De plus, comme nous l'avons souligné plus haut, la classe ouvrière ne se compose pas uniquement de travailleurs de l'industrie, mais aussi de nombreux autres secteurs, tels que les services, la construction ou les transports. Selon l'Organisation Internationale du Travail, la population active mondiale compte environ 3,6 milliards de personnes. Sur ce total, 1,65 milliard de personnes travaillent dans les services, 873 millions dans l'agriculture et 758 millions dans l'industrie.
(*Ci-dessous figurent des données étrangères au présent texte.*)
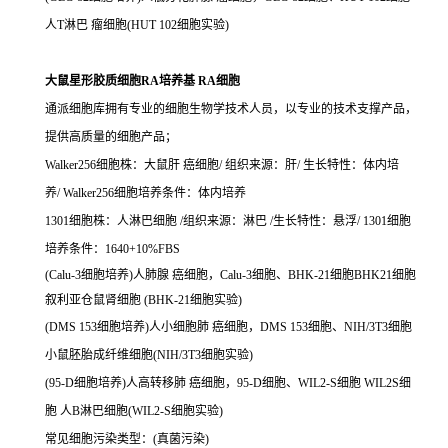
人T淋巴 瘤细胞(HUT 102细胞实验)
大鼠星形胶质细胞RA培养基 RA细胞
通派细胞库拥有专业的细胞生物学技术人员，以专业的技术支撑产品，
提供高质量的细胞产品；
Walker256细胞株：大鼠肝 癌细胞/ 组织来源：肝/ 生长特性：体内培
养/ Walker256细胞培养条件：体内培养
1301细胞株：人淋巴细胞 /组织来源：淋巴 /生长特性：悬浮/ 1301细胞
培养条件：1640+10%FBS
(Calu-3细胞培养)人肺腺 癌细胞，Calu-3细胞、BHK-21细胞BHK21细胞
叙利亚仓鼠肾细胞 (BHK-21细胞实验)
(DMS 153细胞培养)人小细胞肺 癌细胞，DMS 153细胞、NIH/3T3细胞
小鼠胚胎成纤维细胞(NIH/3T3细胞实验)
(95-D细胞培养)人高转移肺 癌细胞，95-D细胞、WIL2-S细胞 WIL2S细
胞 人B淋巴细胞(WIL2-S细胞实验)
常见细胞污染类型：(真菌污染)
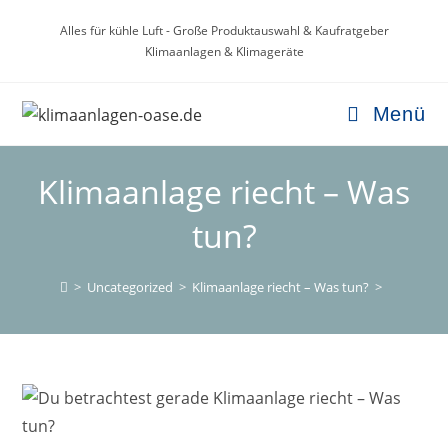
Zum
Alles für kühle Luft - Große Produktauswahl & Kaufratgeber
Inhalt
Klimaanlagen & Klimageräte
springen
Menü
Klimaanlage riecht – Was
tun?
>
Uncategorized
>
Klimaanlage riecht – Was tun?
>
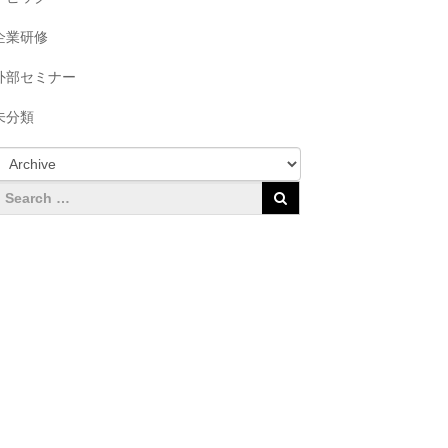
企業研修
外部セミナー
未分類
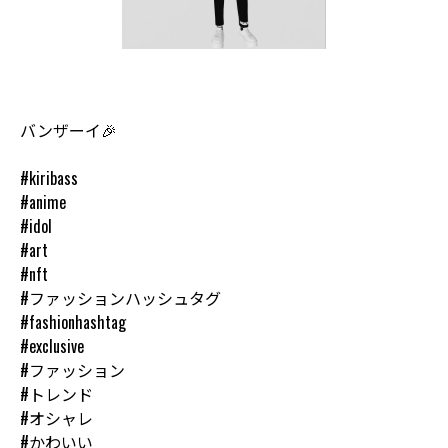
バンザーイ🎉
#kiribass
#anime
#idol
#art
#nft
#ファッションハッシュタグ
#fashionhashtag
#exclusive
#ファッション
#トレンド
#オシャレ
#かわいい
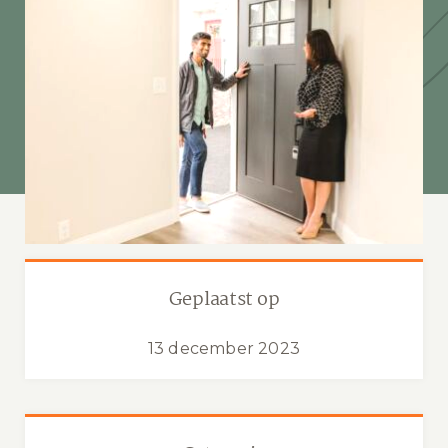
Geplaatst op
13 december 2023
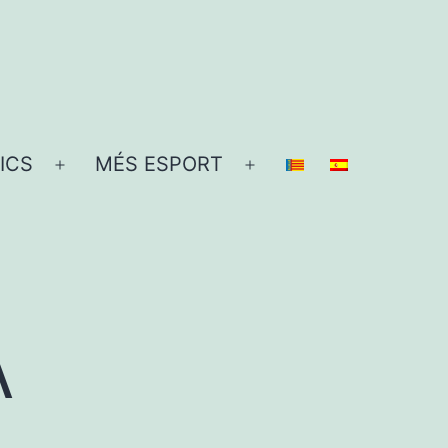
ICS
MÉS ESPORT
Obre
Obre
el
el
menú
menú
A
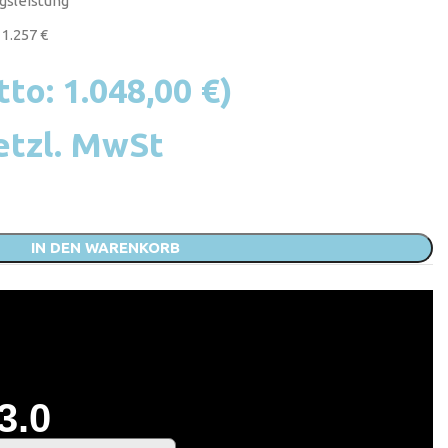
gsleistung
1.257 €
tto:
1.048,00
€
)
etzl. MwSt
IN DEN WARENKORB
3.0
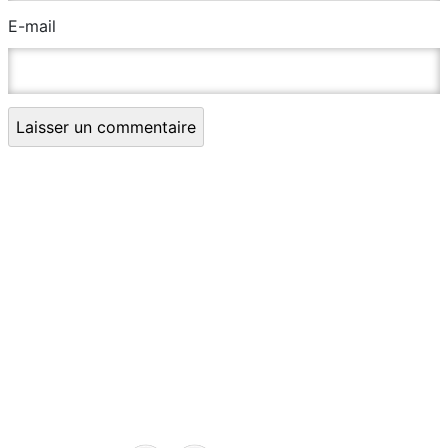
E-mail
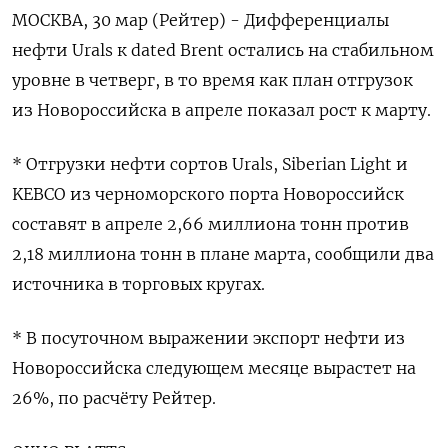
МОСКВА, 30 мар (Рейтер) - Дифференциалы
нефти Urals к dated Brent остались на стабильном
уровне в четверг, в то время как план отгрузок
из Новороссийска в апреле показал рост к марту.
* Отгрузки нефти сортов Urals, Siberian Light и
KEBCO из черноморского порта Новороссийск
составят в апреле 2,66 миллиона тонн против
2,18 миллиона тонн в плане марта, сообщили два
источника в торговых кругах.
* В посуточном выражении экспорт нефти из
Новороссийска следующем месяце вырастет на
26%, по расчёту Рейтер.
Si l'on ajoute à cela les enfants des travailleurs (25 % de la population mondiale a moins de 15 ans), leurs partenaires qui ne travaillent pas et leurs parents retraités, il est tout à fait clair que la classe ouvrière non seulement existe, mais qu'elle constitue l'écrasante majorité de la population mondiale.
Ce sont les fossoyeurs du capitalisme, comme les nommaient Marx.
Les défaites des travailleurs dans les années 1970 ont permis à la classe capitaliste de passer à l'offensive contre la classe ouvrière partout dans le monde, en reprenant les droits qu'elle avait abandonnés au cours de la période précédente, en démantelant les syndicats dans de nombreux cas, en augmentant la charge de travail et en extrayant de plus grandes quantités de plus-value de la main-d'œuvre.
Une partie de ce processus consista les capitaux vers des régions du monde où la main-d'œuvre était moins chère. Cela a également servi de levier contre les syndicats dans les pays capitalistes avancés. Ce fut une période de recul pour la classe ouvrière. Mais d’un autre côté, la classe ouvrière dans son ensemble s'est développée massivement dans le monde entier. Ainsi, objectivement, le rapport de forces de classe n'a jamais été aussi favorable à la classe ouvrière qu'aujourd'hui.
Cependant, ceux qui sont au sommet, la classe capitaliste et ses stratèges sérieux, sont bien conscients de la taille réelle de la classe ouvrière et ils craignent pour leur propre avenir si cette classe prend conscience de sa propre force.
La classe ouvrière apprend de son expérience et se réveille lentement. La classe ouvrière mondiale est un colosse qui agit tranquillement. Avec un programme et une direction révolutionnaire, elle peut vaincre le capitalisme comme un homme écrase une mouche.